O uso de próteses no tratamento dentário é uma das melhorias implantadas na cadeia de Foz após o início da atuação da Associação de Proteção e Assistência Carcerária (Apac), em dezembro do ano passado.
Formada por dezenas de entidades - entre elas as Polícias Civil e Militar, a Ordem dos Advogados do Brasil (OAB) e o Ministério Público -, e mantida com doações, a Apac implantou na cadeia um serviço de assistência judiciária. Três vezes por semana, é feita uma triagem dos presos recolhidos. Após essa triagem, a AOB indica um advogado para defender os detentos.

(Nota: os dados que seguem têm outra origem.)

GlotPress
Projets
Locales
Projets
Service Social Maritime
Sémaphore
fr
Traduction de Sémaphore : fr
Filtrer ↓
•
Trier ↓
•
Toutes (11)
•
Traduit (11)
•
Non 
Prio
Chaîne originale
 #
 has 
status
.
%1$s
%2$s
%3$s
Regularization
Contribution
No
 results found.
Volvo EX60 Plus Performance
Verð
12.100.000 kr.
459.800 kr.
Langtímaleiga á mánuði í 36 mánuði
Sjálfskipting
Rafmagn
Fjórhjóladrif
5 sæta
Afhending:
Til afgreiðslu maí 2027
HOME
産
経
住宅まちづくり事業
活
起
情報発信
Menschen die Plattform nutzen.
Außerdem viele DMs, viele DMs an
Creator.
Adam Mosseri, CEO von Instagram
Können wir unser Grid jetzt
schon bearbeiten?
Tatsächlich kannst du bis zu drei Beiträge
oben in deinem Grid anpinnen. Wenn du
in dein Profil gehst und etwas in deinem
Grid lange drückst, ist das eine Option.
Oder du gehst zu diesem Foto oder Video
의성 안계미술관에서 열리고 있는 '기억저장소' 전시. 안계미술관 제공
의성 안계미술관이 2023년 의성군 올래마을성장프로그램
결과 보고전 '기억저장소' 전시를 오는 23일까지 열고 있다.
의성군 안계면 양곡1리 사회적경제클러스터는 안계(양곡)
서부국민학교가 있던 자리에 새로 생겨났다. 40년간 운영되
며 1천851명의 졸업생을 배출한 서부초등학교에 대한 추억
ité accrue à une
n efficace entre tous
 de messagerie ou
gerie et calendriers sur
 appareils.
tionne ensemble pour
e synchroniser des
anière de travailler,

Na área da saúde, a Apac construiu consultórios médico e dentário. Desde junho, profissionais pagos pela prefeitura atendem nesses locais, de segunda a sexta-feira. Apenas o serviço dentário atendeu 140 detentos. ‘‘Já resolvemos mais de 80% dos casos de emergência’’, avalia.
Em julho, foi implantado o projeto ‘‘Pintando a Liberdade’’, para a confecção de bolas de futebol. Dentro das celas, dez presos costuram as bolas, que serão usadas por crianças de escolas e creches da cidade. Eles ganham R$ 2,10 por cada unidade entregue. Em outro projeto, 15 mulheres fazem tapetes, panos de prato e outras peças de artesanato. Outro problema que a Apac ajudou a resolver foi a ligação do esgoto da cadeia ao sistema de tratamento da Sanepar. Desde a construção do prédio, há seis anos, o esgoto era depositado em uma pequena represa atrás da cadeia.
Além de provocar mau cheiro e a proliferação de insetos e ratos, em dias de chuva o esgoto vazava e poluía a Estação de Tratamento de Água do Tamanduazinho, que abastece a cidade. A obra da Sanepar está em fase de conclusão.
Nesses oito meses, a Apac repassou aos presos 5 toneladas de alimentos e 300 kits de higiene (papel higiênico, escova de dentes, creme dental e sabonetes). Uma campanha arrecadou também 300 peças de roupas.
Iniciativa inédita no Paraná, a Apac segue o modelo de uma entidade que conseguiu reduzir de 94% para 2% o índice de reincidência no crime dos presos na cadeia de Bragança Paulista (SP). Com projetos que incentivam o trabalho, essa entidade também acabou com as fugas naquele município paulista.